If you’re familiar with merchant accounts you’ve probably heard the term interchange and interchange plus pricing.
Interchange is at the core of every pricing model that exists in the merchant services industry, so it is vitally important.
Here, I will discuss with you the following elements all related to the existence of interchange including cost and how it works.
In this post I will discuss:
- Interchange introduction and definition
- Explain how it works and answer commonly asked questions
- Describe how it relates to you and your statement
- Make clear to you why it’s important to know
Introduction and definition
Interchange is a schedule of fees that determine the price for all credit card transaction percentage rates. The fee is paid from the merchant provider to the cardholder’s financial institution.
A single interchange rate is paid every time a transaction is made whether it’s Visa, Mastercard, or Discover branded.
You can think of it as a base cost for all credit and debit card transactions.
How are rates determined?
The rates are set by the Visa/Mastercard associations in response to market factors between all parties involved in the transaction process, e.g. the merchant processor, the merchant (you) and the cardholder’s bank.

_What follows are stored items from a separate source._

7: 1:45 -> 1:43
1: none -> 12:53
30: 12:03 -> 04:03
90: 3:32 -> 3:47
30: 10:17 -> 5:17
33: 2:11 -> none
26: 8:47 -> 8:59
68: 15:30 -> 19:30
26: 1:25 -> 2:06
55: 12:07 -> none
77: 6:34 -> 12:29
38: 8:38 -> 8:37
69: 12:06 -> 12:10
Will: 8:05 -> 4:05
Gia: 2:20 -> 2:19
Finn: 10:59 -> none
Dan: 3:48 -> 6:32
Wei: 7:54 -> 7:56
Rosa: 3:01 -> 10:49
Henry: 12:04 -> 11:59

Some of the most notable factors that determine the exact cost of each interchange rate category are:
- The type of merchant
- How the payment is accepted (face-to-face or via the internet)
- Cost of the sale
- Processing technology (which terminal you use)
Interchange rates are constantly monitored and adjusted thus Visa/Mastercard associations publish new interchange rates in April and October each year.

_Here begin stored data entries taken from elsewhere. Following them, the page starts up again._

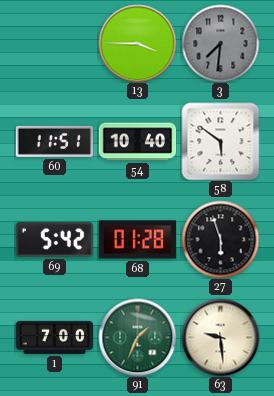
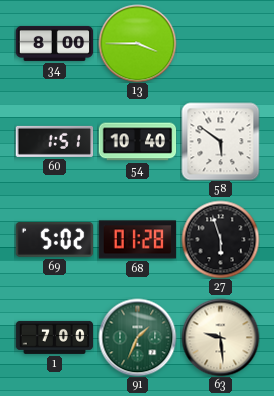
34: none -> 8:00
3: 7:31 -> none
60: 11:51 -> 1:51
69: 5:42 -> 5:02
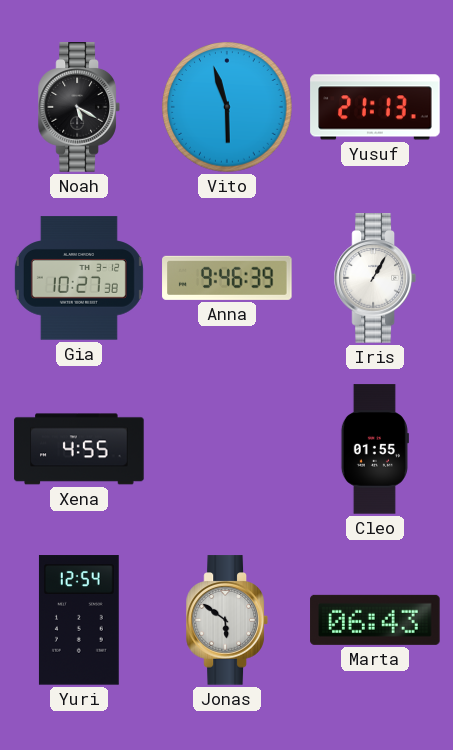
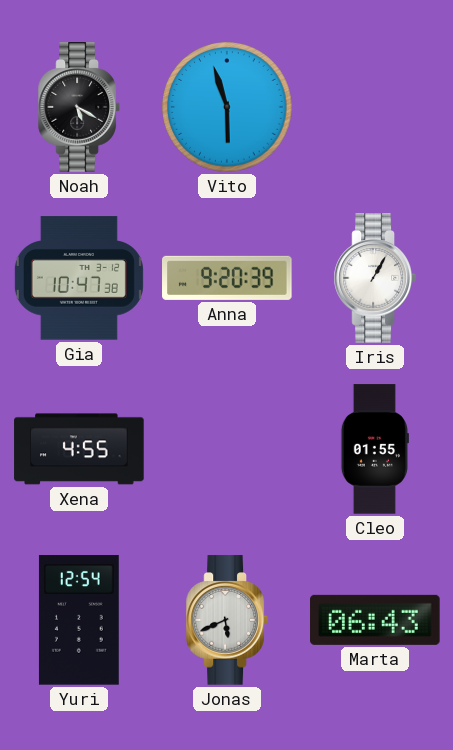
Yusuf: 21:13 -> none
Gia: 10:27 -> 10:47
Anna: 9:46 -> 9:20
Jonas: 5:51 -> 5:41
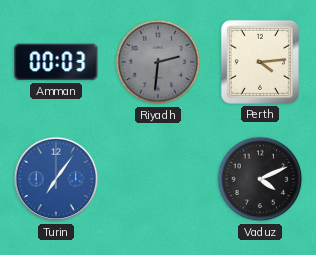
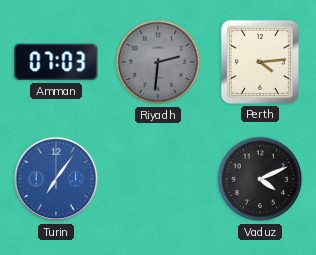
Amman: 00:03 -> 07:03
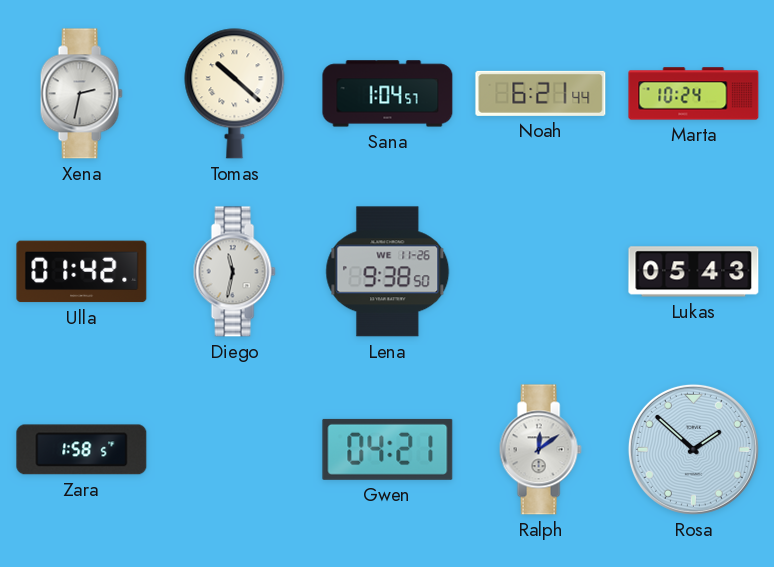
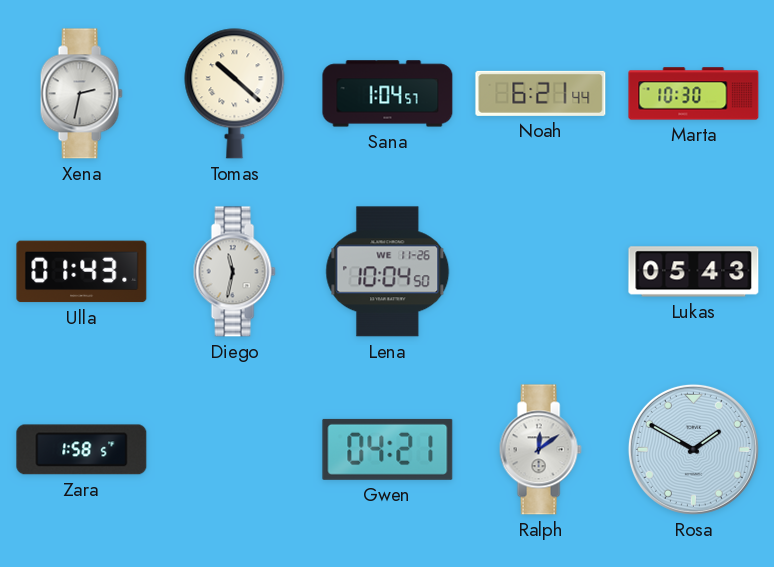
Marta: 10:24 -> 10:30
Ulla: 01:42 -> 01:43
Lena: 9:38 -> 10:04
Rosa: 1:52 -> 1:50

How many interchange rates are there?
There are literally hundreds of different interchange categories, each category holding a different rate AND transaction cost.
Who pays interchange?
You, the merchant, do not pay interchange.
The merchant service provider pays interchange directly to the cardholder’s (your customer’s) bank. You pay mutually agreeable discount fees set by your merchant services provider, but you do not pay interchange directly.
The rate and fee structure that you pay is set in a competitive marketplace filled with merchants who want competitive rates by merchant service providers who are willing to oblige.
How it relates to you (and your statement)
The application of each individual interchange category can become very confusing and nearly impossible to memorize or remember. Furthermore, knowing which one applies at the time of sale is not possible with the technology that exists today.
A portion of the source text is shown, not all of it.